Gözleri kısıldı." Hayır Deniz. Senin suçunun olmadığı bir şey için neden seni suçlayım? Kimse anne ve babasını seçmiyor sonuçta. Evet senin annen , baban yüzünden çok şehit verdik ama sen de onlardan kaç kişiyi öldürdün." Sert değil yumuşak konuşmaya çalışıyordu." Dediğim gibi Deniz, vatan aşkı ile yanan yüreği iyi tanırım. Annen ve baban böyle oldu diye sen öyle olmamışsın. Annen ve babanın yaptığı yanlışı düzeltmek sana kalmış." Üniformamı gösterdi." Sen ona bağlı kal Deniz ve kendini sev. Günahsız bir çocuksun sen günahlar yükleme üzerine. Suçlu hissteme kendini. Ve unutma nefret etmem senden. Hatta sana olan saygım daha da artı. Herkesin cesaret edemeyeceği bir şey yapmışsın. Asker olup ailenin karşsında durmuşsun. Onlardan olmadığını kanıtlmaşsın."

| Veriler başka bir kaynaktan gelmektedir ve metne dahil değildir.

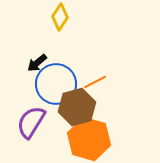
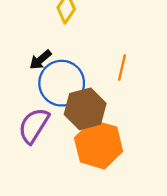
orange line: (95, 82) -> (122, 68), moved, turned -50

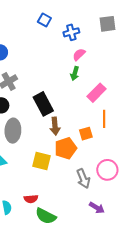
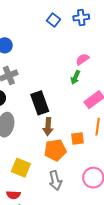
blue cross: (71, 32) -> (81, 18), moved
yellow square: (41, 161) -> (21, 168), moved
gray arrow: (83, 179) -> (55, 180), moved

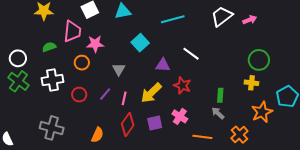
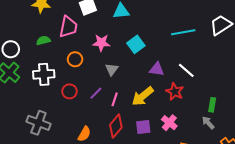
cyan line: (173, 19) -> (183, 32), moved
pink star: (95, 44) -> (101, 43), moved
white line: (191, 54) -> (186, 70), moved

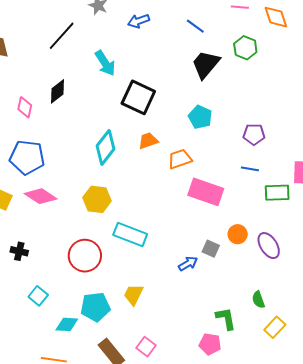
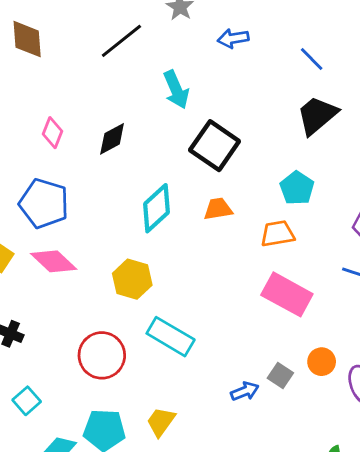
black diamond: (57, 91) -> (112, 139), moved
orange trapezoid: (180, 159) -> (278, 234), moved

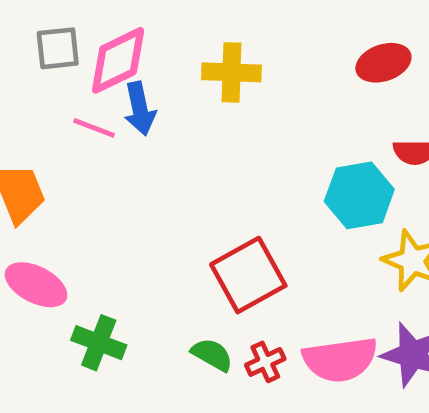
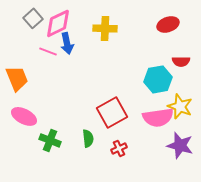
gray square: (58, 48) -> (33, 18), turned -36
green semicircle: (212, 355) -> (88, 138), moved, turned 54
pink semicircle: (340, 360) -> (158, 117), moved

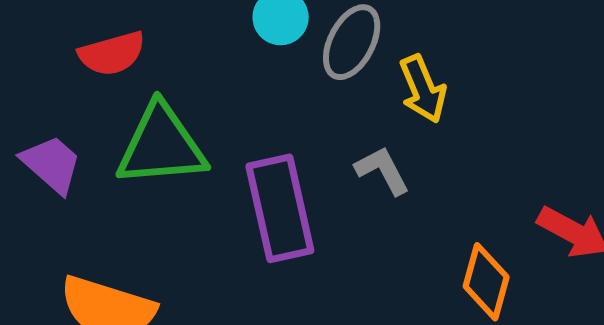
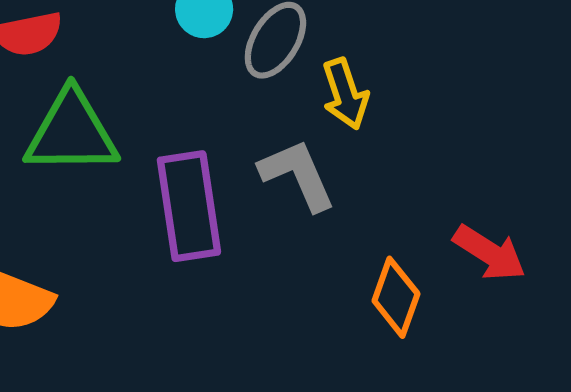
gray L-shape: (382, 170) -> (298, 175), size x1.4

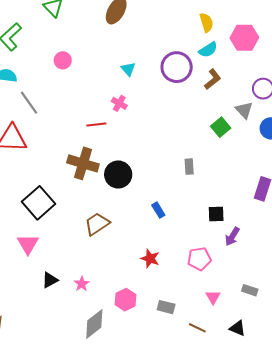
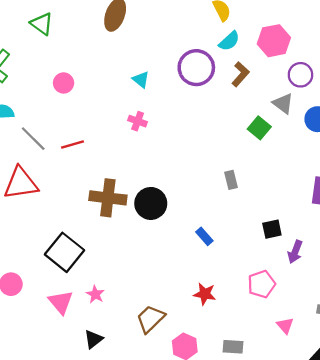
pink hexagon: (244, 38) -> (274, 41), moved
red line: (96, 124) -> (73, 145), moved
brown trapezoid: (97, 224) -> (150, 319), moved
pink star: (82, 284) -> (95, 294), moved

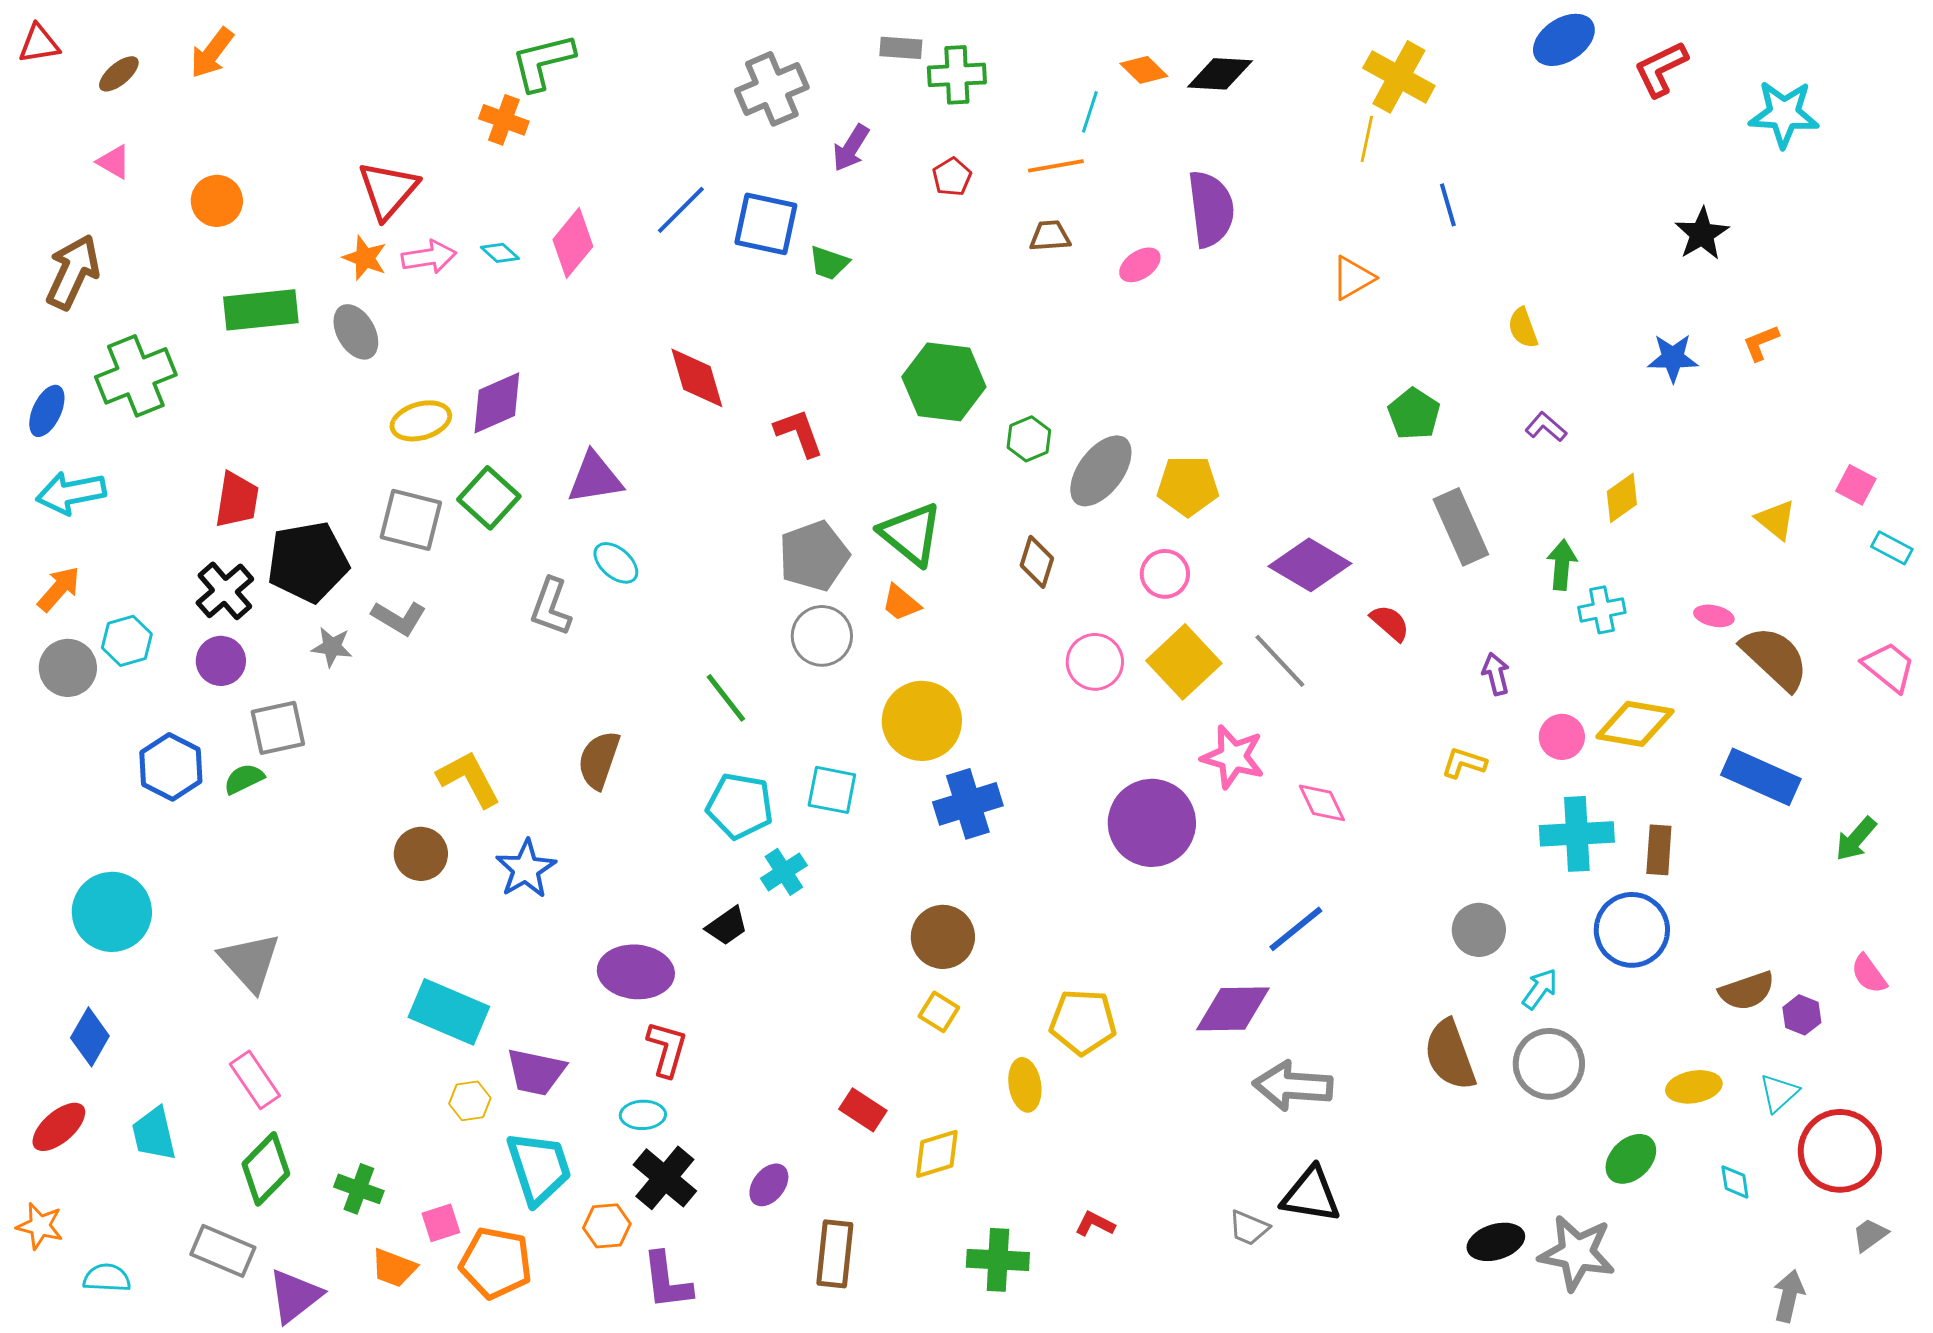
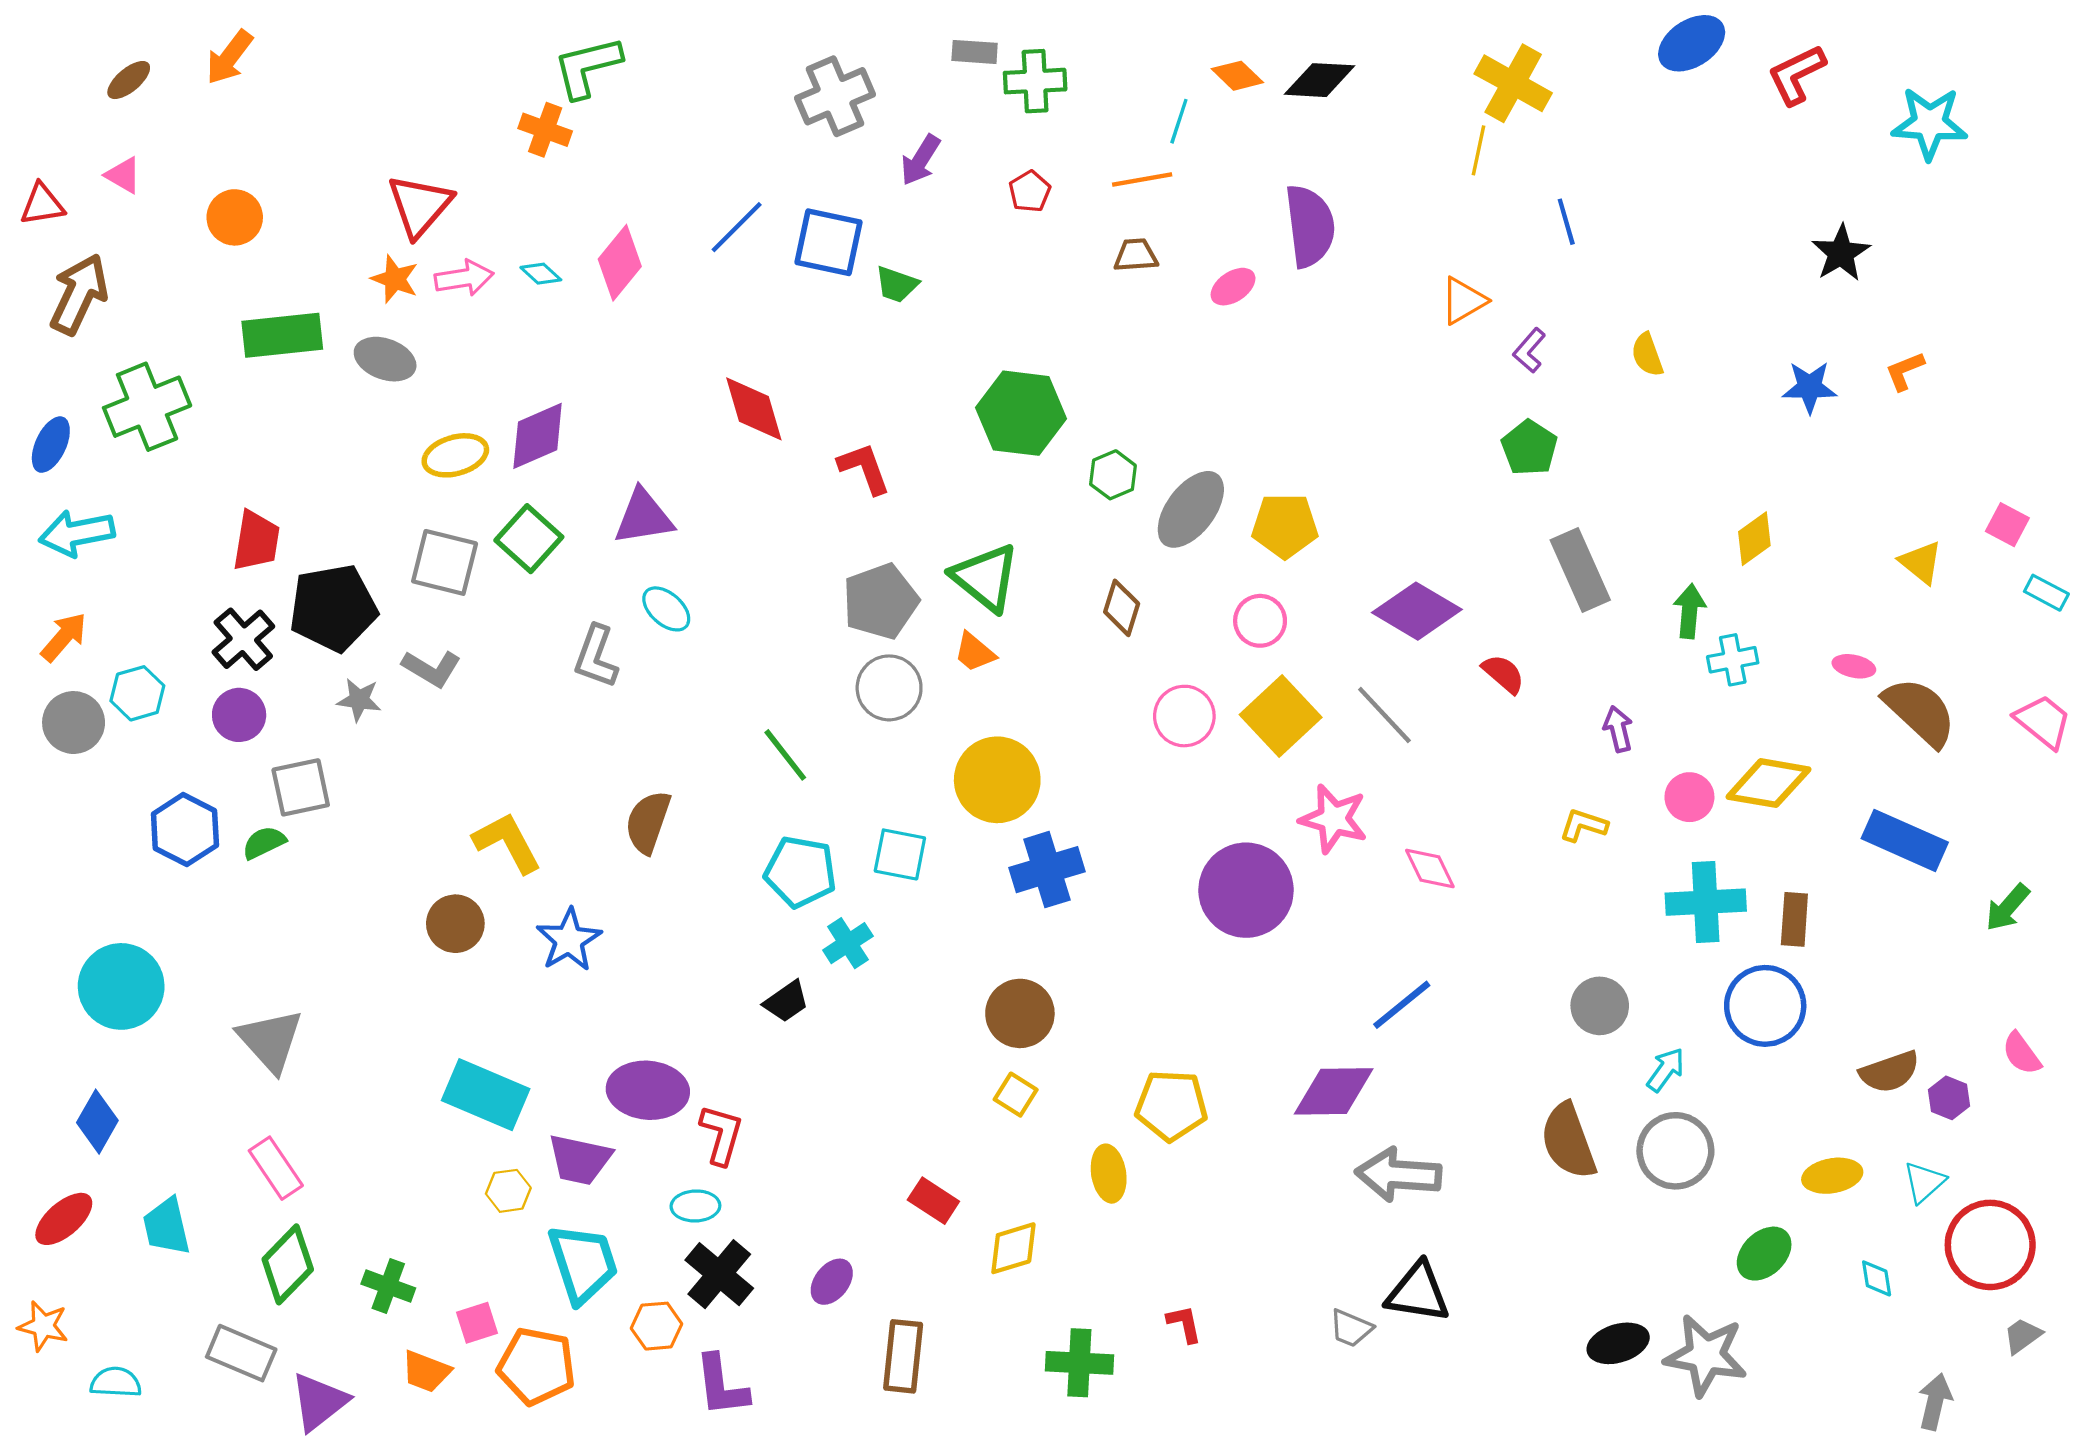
red triangle: (39, 44) -> (42, 204), moved
gray ellipse: (356, 332) -> (385, 359), turned -40
purple L-shape: (1546, 427) -> (1529, 350), moved, turned -90
purple ellipse: (636, 972) -> (648, 1090), moved
red L-shape: (1095, 1224) -> (1184, 1324), turned 51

Minnet dolu baktım." Tekrar teşekkürler komutanım. Bu söyledikleriniz o kadar değerli ki benim için."

Omzuma iki defa abi gibi vurdu." Haydi işler bekler." Yerinden kalktı. Son bir uyarıda bulundu." Başka bir durum olursa gel anlat Deniz."

Ellimi alnıma götürüp selamımı verdim." Emredersiniz komutanım."

Gülümsedi ,en büyüğünden karşılık verdim.

Anlaşılmak bu kadar değerli işte benim için...

 

********

Sert ve kendinden emin adımlarla toplantı salonuna geçtim. Albay , bir anda acil toplantı olduğunu söyleyip. Kartal timinin hepsini çağırmıştı. Salona geçtiğimde baştan ikinci sandalyeye tam Murat'ın karşısına oturdum. Tüm kartal timi buradaydı. Yine ciddi hallerine bürünmüşlerdi.

" Dikkat." Gelen gür ses ile hepimiz ayakklanıp selamımızı verdik.

Albay ve binbaşı tüm heybetleri ile içeriye girdi. Sert ve ciddi bakışları hepimizin üzerinde gezindi. Albay en başa oturdu." Rahat çocuklar." Elli ile oturmamız için işarete bulundu. Ellimi indirip, yerime oturdum. Yanımada Binbaşı Zekeriya oturdu. Fazla ciddi duruyordu Albay. Onda bugüne kadar görmediğim bir ciddiyet vardı. Beresini çıkartıp kenara koyup, ellerini önünde birleştirdi." Çocuklar, on dakika önce Sansar itinden bir video geldi. Hep beraber izleyelim istedim." Video mu? Vücudum gerildi. Adını duymak bile gerilmeme yetiyordu. Demek ölmemişti. Üç kurşun sıkmıştım hepside isabet etmişti. Kötüye bir şey olmaz dedikleri bu olsa gerek. Albay işarete bulunduğu anda büyük ekranda Amcam yani Sansar belirdi.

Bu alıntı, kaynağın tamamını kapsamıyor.